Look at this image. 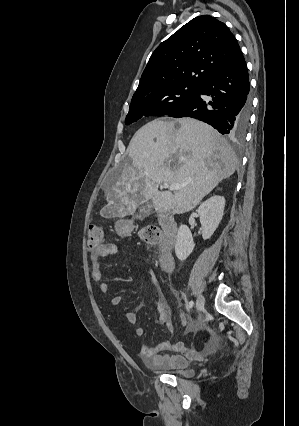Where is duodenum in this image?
<instances>
[{"label": "duodenum", "instance_id": "obj_1", "mask_svg": "<svg viewBox=\"0 0 299 426\" xmlns=\"http://www.w3.org/2000/svg\"><path fill=\"white\" fill-rule=\"evenodd\" d=\"M160 225L164 233V241L160 247V264L164 271L169 272L174 265L172 250L178 226L175 218L170 213H162L160 215Z\"/></svg>", "mask_w": 299, "mask_h": 426}]
</instances>
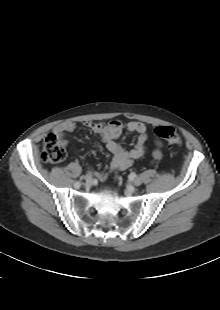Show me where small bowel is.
Wrapping results in <instances>:
<instances>
[{"mask_svg": "<svg viewBox=\"0 0 220 310\" xmlns=\"http://www.w3.org/2000/svg\"><path fill=\"white\" fill-rule=\"evenodd\" d=\"M85 126L94 134L102 136L106 141L108 150L112 153V160L110 162L108 171L96 172L95 175L100 180H105L109 173L126 170L131 167L135 160L141 158L145 152V144L148 140V131L144 123L139 121H130L123 123L118 120L110 122H86ZM76 129V123L73 121H65L58 124L54 132L62 139L64 145L66 141L64 135L73 132ZM137 134V140L134 146L127 150L116 140L124 131ZM153 158L158 160L162 157V142L155 141V148L152 153ZM89 173H92L90 171Z\"/></svg>", "mask_w": 220, "mask_h": 310, "instance_id": "obj_1", "label": "small bowel"}]
</instances>
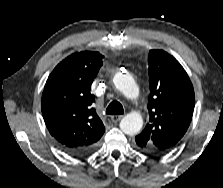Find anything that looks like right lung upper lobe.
Masks as SVG:
<instances>
[{
    "instance_id": "obj_1",
    "label": "right lung upper lobe",
    "mask_w": 223,
    "mask_h": 188,
    "mask_svg": "<svg viewBox=\"0 0 223 188\" xmlns=\"http://www.w3.org/2000/svg\"><path fill=\"white\" fill-rule=\"evenodd\" d=\"M103 57L93 51L73 53L54 68L45 84L42 115L50 134L62 147L93 146L105 132L90 93Z\"/></svg>"
}]
</instances>
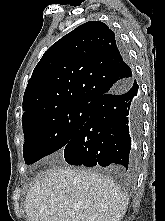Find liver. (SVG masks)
Wrapping results in <instances>:
<instances>
[{"instance_id": "obj_1", "label": "liver", "mask_w": 165, "mask_h": 221, "mask_svg": "<svg viewBox=\"0 0 165 221\" xmlns=\"http://www.w3.org/2000/svg\"><path fill=\"white\" fill-rule=\"evenodd\" d=\"M128 203L109 178L55 166L38 174L24 207L30 221H120Z\"/></svg>"}]
</instances>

----------

_Problem description_:
Beginning with the line that contains "Find liver. (SVG masks)" and ending with the last line of the entries above, repeat each line exactly, but not the pictures.

_Answer_:
Find liver. (SVG masks)
Wrapping results in <instances>:
<instances>
[{"instance_id": "obj_1", "label": "liver", "mask_w": 165, "mask_h": 221, "mask_svg": "<svg viewBox=\"0 0 165 221\" xmlns=\"http://www.w3.org/2000/svg\"><path fill=\"white\" fill-rule=\"evenodd\" d=\"M128 203L109 178L55 166L38 174L24 207L30 221H120Z\"/></svg>"}]
</instances>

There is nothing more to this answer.